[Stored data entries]
┄┄┄┄┄┄┄┄┄┄

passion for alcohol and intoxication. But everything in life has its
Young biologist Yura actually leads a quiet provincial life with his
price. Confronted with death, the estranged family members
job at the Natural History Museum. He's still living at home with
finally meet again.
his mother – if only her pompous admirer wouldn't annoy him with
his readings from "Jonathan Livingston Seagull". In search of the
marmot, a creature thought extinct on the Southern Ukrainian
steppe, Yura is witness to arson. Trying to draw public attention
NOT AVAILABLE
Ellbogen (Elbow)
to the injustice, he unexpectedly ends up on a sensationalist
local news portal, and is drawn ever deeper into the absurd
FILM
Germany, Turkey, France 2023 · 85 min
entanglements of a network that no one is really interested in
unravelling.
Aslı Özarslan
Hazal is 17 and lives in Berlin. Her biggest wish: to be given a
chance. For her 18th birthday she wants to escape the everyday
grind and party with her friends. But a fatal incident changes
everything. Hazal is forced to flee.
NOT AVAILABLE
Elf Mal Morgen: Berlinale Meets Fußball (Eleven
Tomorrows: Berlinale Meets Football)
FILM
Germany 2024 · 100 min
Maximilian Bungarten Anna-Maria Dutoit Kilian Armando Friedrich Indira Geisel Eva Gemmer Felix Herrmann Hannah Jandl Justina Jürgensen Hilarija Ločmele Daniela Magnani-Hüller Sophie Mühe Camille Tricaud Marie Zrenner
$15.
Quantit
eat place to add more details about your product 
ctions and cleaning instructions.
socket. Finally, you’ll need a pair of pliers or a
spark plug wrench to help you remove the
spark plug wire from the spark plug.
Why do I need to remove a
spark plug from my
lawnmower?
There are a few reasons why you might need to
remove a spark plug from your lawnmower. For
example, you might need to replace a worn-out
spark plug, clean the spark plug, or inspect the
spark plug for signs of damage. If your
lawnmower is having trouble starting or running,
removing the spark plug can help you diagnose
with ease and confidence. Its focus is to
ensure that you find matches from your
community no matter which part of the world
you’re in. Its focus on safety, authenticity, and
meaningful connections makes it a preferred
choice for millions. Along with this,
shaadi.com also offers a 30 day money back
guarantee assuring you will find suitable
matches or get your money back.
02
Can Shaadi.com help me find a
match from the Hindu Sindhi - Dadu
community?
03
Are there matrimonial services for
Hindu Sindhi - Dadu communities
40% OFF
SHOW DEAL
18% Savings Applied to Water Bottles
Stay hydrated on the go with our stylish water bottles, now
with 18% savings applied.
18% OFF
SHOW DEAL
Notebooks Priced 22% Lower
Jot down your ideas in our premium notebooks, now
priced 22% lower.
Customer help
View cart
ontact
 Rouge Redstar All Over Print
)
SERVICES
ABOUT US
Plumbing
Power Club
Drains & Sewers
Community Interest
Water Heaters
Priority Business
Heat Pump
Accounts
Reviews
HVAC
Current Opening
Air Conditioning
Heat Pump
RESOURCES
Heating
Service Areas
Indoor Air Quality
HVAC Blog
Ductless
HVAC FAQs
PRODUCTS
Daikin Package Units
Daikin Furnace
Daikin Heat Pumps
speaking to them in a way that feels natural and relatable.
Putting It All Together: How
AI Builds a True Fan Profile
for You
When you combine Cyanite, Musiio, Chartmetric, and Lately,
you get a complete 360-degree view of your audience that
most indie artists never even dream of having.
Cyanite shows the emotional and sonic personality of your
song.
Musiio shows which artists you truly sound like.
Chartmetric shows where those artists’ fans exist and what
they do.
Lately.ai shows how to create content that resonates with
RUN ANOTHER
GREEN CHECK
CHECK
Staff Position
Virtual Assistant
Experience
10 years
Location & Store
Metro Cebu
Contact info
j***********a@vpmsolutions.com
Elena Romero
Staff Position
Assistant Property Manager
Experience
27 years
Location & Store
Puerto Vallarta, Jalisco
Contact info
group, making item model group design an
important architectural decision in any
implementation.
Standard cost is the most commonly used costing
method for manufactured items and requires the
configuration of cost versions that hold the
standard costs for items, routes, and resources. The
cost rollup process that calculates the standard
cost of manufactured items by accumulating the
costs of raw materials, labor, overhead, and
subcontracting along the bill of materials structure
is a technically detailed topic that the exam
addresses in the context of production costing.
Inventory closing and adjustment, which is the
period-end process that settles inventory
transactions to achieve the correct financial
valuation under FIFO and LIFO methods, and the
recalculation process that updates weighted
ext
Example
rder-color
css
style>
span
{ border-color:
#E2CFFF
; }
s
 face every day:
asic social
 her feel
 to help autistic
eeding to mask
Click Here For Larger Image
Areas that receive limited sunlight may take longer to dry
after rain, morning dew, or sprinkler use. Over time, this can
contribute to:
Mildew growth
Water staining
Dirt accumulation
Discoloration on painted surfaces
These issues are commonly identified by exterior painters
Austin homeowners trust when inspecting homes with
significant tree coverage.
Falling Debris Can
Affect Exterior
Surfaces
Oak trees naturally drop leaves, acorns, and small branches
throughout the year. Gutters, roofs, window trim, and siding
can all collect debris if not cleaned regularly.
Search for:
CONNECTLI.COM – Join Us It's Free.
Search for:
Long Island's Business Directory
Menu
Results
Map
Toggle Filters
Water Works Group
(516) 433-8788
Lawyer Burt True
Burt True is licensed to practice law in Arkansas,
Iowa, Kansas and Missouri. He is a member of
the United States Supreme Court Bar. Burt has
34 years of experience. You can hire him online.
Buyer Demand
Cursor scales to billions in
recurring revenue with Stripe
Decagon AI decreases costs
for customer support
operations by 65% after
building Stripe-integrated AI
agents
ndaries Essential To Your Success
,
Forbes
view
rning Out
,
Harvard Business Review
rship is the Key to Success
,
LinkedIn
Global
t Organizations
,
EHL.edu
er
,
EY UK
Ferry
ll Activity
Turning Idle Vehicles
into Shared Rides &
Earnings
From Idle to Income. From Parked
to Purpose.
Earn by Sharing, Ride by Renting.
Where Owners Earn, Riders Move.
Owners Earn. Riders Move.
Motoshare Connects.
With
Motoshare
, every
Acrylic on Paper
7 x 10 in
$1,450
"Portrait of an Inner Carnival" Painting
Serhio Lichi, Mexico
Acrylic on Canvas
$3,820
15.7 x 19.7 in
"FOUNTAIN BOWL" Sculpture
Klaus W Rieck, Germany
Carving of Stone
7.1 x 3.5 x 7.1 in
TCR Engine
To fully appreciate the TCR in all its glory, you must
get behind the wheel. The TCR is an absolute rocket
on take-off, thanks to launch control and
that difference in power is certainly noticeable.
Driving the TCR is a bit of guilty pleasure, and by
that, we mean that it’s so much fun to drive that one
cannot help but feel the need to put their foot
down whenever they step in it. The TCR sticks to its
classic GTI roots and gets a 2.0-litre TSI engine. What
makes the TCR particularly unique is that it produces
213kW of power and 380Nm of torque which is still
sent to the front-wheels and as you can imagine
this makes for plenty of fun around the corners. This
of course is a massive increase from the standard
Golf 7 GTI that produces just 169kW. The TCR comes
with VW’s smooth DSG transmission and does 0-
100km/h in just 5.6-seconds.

┄┄┄┄┄┄┄┄┄┄

*Requirement*
Please give the number of lines above that hold the word "Meets", and only that number.

*Response for this exercise*
2